Людей, собиравшихся в особняке, объединяли, скорее всего, политические интересы неприятия большевизма. Многие из них надеялись повоевать с большевиками, и много спорили о том, как выводить страну из тупика. Все они были верующие, православные, но без оттенка фанатизма. Это были вполне светские молодые люди, из хороших семей, детство их прошло до революции, а молодость и зрелость — при большевиках. В общем, внутренняя эмиграция второго поколения, которое, в принципе, должно было спасти Россию, но не спасло из-за тупости руководства Рейха в русском вопросе. Эта тупость и стоила им головы, они сломали себе шею именно среди одичалых русских полей. Как все традиционно-русские люди, Нарышкинская молодежь была умеренно православной, как и их отцы, и деды, но им была нужна своя церковь.

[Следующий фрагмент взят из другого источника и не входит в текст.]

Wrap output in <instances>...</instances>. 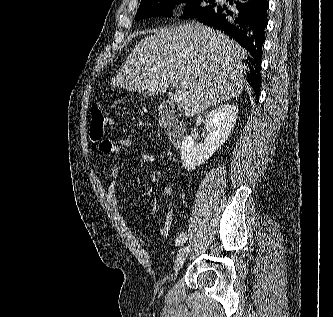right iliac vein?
Here are the masks:
<instances>
[{
  "mask_svg": "<svg viewBox=\"0 0 333 317\" xmlns=\"http://www.w3.org/2000/svg\"><path fill=\"white\" fill-rule=\"evenodd\" d=\"M188 252H189V247L188 246L182 247L178 251V254L176 256V260H175V263H174V271L175 272H178L182 268V266H183V264H184V262L187 258Z\"/></svg>",
  "mask_w": 333,
  "mask_h": 317,
  "instance_id": "63e3f726",
  "label": "right iliac vein"
}]
</instances>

Хозяин особняка такую для них создал, и все с удовольствием туда ходили молиться, исповедоваться и причащаться. Это была скорее клубно-полковая походная церковь при некоем антисоветском объединении. Заговором это сообщество назвать было нельзя — это было объединение, имевшее далекие планы. Тогда не они одни мечтали создать политическое движение. Кто-то из этих молодых людей имел связь с немецким посольством. Языки-то они все хорошо знали, возможно, среди них кто-то был и агентом немецкой разведки. В особняке при наступлении немцев на Москву уже был переодетый в штатское немецкий офицер, перешедший фронт. Моему отцу в начале войны сестры сказали: «Глеб, можешь быть спокоен, когда немцы войдут в Москву, твоя семья будет в безопасности».

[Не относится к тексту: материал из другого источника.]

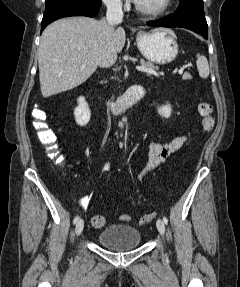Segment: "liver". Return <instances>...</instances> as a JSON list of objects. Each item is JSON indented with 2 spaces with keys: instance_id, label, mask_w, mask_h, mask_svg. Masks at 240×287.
Listing matches in <instances>:
<instances>
[{
  "instance_id": "1",
  "label": "liver",
  "mask_w": 240,
  "mask_h": 287,
  "mask_svg": "<svg viewBox=\"0 0 240 287\" xmlns=\"http://www.w3.org/2000/svg\"><path fill=\"white\" fill-rule=\"evenodd\" d=\"M125 41L124 29H114L105 19L69 17L51 23L42 33L38 48L43 97L71 90L85 82L98 66L115 63Z\"/></svg>"
}]
</instances>
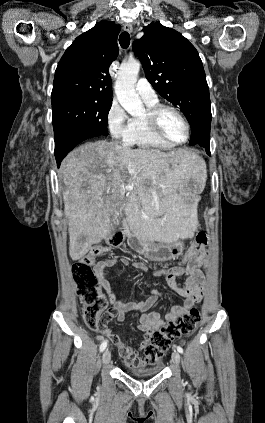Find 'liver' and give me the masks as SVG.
Masks as SVG:
<instances>
[{
  "instance_id": "liver-1",
  "label": "liver",
  "mask_w": 265,
  "mask_h": 423,
  "mask_svg": "<svg viewBox=\"0 0 265 423\" xmlns=\"http://www.w3.org/2000/svg\"><path fill=\"white\" fill-rule=\"evenodd\" d=\"M61 170L73 260L109 236L111 217L122 212L140 240L171 243L191 238L198 227L196 205L185 186L190 180L204 184L206 165L190 150L164 153L88 142L66 156ZM126 182L134 190H126Z\"/></svg>"
}]
</instances>
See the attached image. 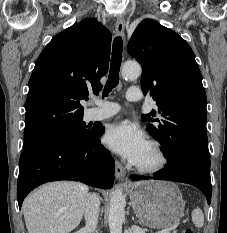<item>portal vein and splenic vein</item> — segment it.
I'll list each match as a JSON object with an SVG mask.
<instances>
[{
	"label": "portal vein and splenic vein",
	"instance_id": "obj_1",
	"mask_svg": "<svg viewBox=\"0 0 227 233\" xmlns=\"http://www.w3.org/2000/svg\"><path fill=\"white\" fill-rule=\"evenodd\" d=\"M160 233H170V231L168 230V231H163V232H160Z\"/></svg>",
	"mask_w": 227,
	"mask_h": 233
}]
</instances>
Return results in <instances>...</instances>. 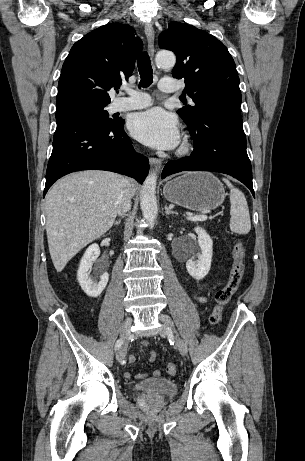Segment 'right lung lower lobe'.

Любые пропуска, любые документы и бланки (причем, подлинные) в доме были. Откуда — отец не знал. Сестры спасли жизнь моему отцу, когда его захотели взять в перебитое под Москвой ополчение. Кому-то из врачей сестры позвонили, и те сделали документ, что он — законченный идиот, которого нельзя близко подпускать к оружию. У меня эта справка о его психастении сохранилась. А то бы его обязательно убили, как остальных, ведь некоторые ополченцы сидели в окопах буквально с палками, пугая немцев, так как не хватало винтовок.

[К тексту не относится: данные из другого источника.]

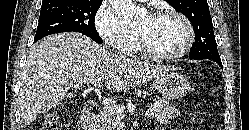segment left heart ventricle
<instances>
[{"mask_svg": "<svg viewBox=\"0 0 249 130\" xmlns=\"http://www.w3.org/2000/svg\"><path fill=\"white\" fill-rule=\"evenodd\" d=\"M136 30L153 52L161 54L177 50L186 38L183 23L170 16L147 15L137 25Z\"/></svg>", "mask_w": 249, "mask_h": 130, "instance_id": "obj_1", "label": "left heart ventricle"}]
</instances>
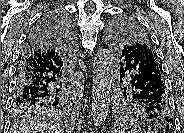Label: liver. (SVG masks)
Masks as SVG:
<instances>
[{"label":"liver","mask_w":184,"mask_h":133,"mask_svg":"<svg viewBox=\"0 0 184 133\" xmlns=\"http://www.w3.org/2000/svg\"><path fill=\"white\" fill-rule=\"evenodd\" d=\"M13 133H63V129L48 118L34 117L22 124H20L12 131Z\"/></svg>","instance_id":"liver-1"}]
</instances>
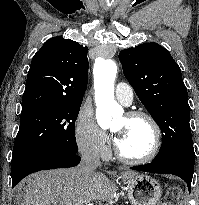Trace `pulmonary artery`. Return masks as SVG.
Segmentation results:
<instances>
[{"mask_svg": "<svg viewBox=\"0 0 199 205\" xmlns=\"http://www.w3.org/2000/svg\"><path fill=\"white\" fill-rule=\"evenodd\" d=\"M133 95V89L129 84L120 82L116 85L115 96L123 105H130L133 101Z\"/></svg>", "mask_w": 199, "mask_h": 205, "instance_id": "e3ab8cb5", "label": "pulmonary artery"}]
</instances>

После женитьбы отец несколько отошел от этой компании, так как, будучи сугубо штатским человеком, избегал поездок в леса, под Волоколамск, для совместных стрельб из револьверов. Летом многие ездили под Волоколамск, на чью-то дачу, и там, в глухом лесу, стреляли в цель. Отец отнюдь не готовился к вооруженной борьбе с красными, хотя хорошо стрелял с детства. Наглядевшись крайних ужасов гражданской войны на Украине, он на всю жизнь испугался и решил жить как мудрый пескарь — тихо. У него были книги, жена, сын, студенты — и всё. Надев на себя шоры, он решил ото всего отойти. Любимой его фразой было: «Я ничего не знаю, ничего не понимаю и всего боюсь». Хотя понимал все, но и боялся всего. Он пошел по линии своих либералов-родителей, решивших образовывать русский народ.
Моя мать была несколько иной. Вышло так, что во время войны мы оказались в одной культурной семье на Оке, под Тарусой. И к нам ненадолго пришли немцы — баварская кавалерийская часть с легкими пушками на конном ходу. Немцы вместе с нами справляли католическое рождество. Была моя бабушка-генеральша, мама и я. За столом сидел полковник (оберст), офицеры и мы. Готовили и подавали денщики. Мамочка надела фиолетовое шелковое платье, жемчуг и вдруг неожиданно защебетала по-немецки. Она в детстве жила с бонной, которую выслали в Германию в 1914 году. Потом она снова забыла язык. Бабка сказала, глядя на денщиков: «Я привыкла к мужской прислуге. У нас с мужем всегда готовили и подавали денщики. Горничную я держала только для себя». Бабка мрачно курила с немцами папиросы и не улыбалась — все-таки, враги, как-никак. Я сидел на коленях оберста, играл его крестами и лопал французский шоколад. Мама потом передала мне слова полковника: «Гитлер нас сюда зря пригнал. Мы останемся в ваших снегах, как солдаты Наполеона». Как потом стало известно, эту конную часть перебили при отступлении к Туле. Моя мать и отец были счастливой парой, ни в ком, кроме друг друга, не нуждались, и в этом семейном эгоистическом гнездышке, которое они свили на краю ямы, куда провалилась Россия, больше всего боялись, что их схватят и нарушат их покой. Господь их хранил.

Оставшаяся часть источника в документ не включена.